His kiss almost had her a believer. There was no doubting what women saw in him when his kiss could make any women feel like a goddess.

He broke the kiss and stepped away, flashing her a quick grin. “In comparison with most women – even here in LA where people’s body images are skewed – you have a really terrific figure.” He winked. “Take it from an expert in women’s bodies.”

Okay, so that last comment deflated a little of the heady rush, but she was pretty sure she was still glowing as she ate up everything he’d dished on her plate. He thought she had a terrific figure? Not just good, not even great, but terrific?

She lifted a bite of flapjack to her mouth. And closed her eyes to savor the taste. When last had she tasted a flapjack? It made a wonderful change from her usual bran and fresh fruit.

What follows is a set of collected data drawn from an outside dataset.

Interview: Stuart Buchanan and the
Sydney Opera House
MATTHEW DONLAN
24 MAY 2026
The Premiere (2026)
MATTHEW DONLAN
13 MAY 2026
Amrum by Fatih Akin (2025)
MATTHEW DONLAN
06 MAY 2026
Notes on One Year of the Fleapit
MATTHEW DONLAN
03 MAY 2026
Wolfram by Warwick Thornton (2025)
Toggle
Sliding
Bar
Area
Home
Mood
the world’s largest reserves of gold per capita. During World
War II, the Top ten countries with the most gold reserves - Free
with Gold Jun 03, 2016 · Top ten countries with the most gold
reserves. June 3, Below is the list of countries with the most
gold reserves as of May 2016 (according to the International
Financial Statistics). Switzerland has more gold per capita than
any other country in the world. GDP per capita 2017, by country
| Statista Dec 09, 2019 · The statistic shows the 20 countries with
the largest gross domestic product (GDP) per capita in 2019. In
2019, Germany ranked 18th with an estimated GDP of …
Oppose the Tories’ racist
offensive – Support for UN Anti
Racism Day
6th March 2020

Dom laughed, a throaty, seductive sound. “That’s how you looked on the beach at Point Dume. As if you were about to have an orgasm from eating a burger.”

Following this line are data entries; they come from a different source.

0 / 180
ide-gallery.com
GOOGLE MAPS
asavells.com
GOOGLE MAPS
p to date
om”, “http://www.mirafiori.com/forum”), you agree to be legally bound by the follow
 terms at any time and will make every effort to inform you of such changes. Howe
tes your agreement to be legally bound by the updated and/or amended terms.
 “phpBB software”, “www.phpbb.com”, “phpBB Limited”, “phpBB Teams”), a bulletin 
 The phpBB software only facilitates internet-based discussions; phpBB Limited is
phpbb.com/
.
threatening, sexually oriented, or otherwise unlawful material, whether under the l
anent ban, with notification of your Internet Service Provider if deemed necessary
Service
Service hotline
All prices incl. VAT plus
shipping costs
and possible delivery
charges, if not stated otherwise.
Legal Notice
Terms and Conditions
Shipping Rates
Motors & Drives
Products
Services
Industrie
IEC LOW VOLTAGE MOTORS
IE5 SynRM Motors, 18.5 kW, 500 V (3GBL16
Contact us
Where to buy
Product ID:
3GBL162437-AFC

“That was my first burger in over a year. It almost was as good as an orgasm.” At that time she hadn’t had an orgasm in over a year either. She’d lost count how many she’d had in this past week. She licked a drop of syrup from the corner of her mouth.

If only she could retain Dom as her personal trainer, maybe she could indulge like this more often.

Who was she kidding? He’d soon grow bored. Dom liked to stay active and on the move. There was no way he’d sit around waiting for her through the long hours she was on set. Dom needed new challenges like other people needed air to breathe.

If only she could keep him around as her boyfriend…

She shook her head so vehemently she nearly choked on the next piece of flapjack. Dom needed new challenges there, too. There was no way he’d stick with just one woman.

She thrust the half-full plate away, unable to eat another mouthful. The food suddenly tasted like charcoal in her mouth.

She moved to stack the dishwasher and start cleaning the kitchen. “So what are our plans for today? After Vicki has beaten me black and blue, that is?”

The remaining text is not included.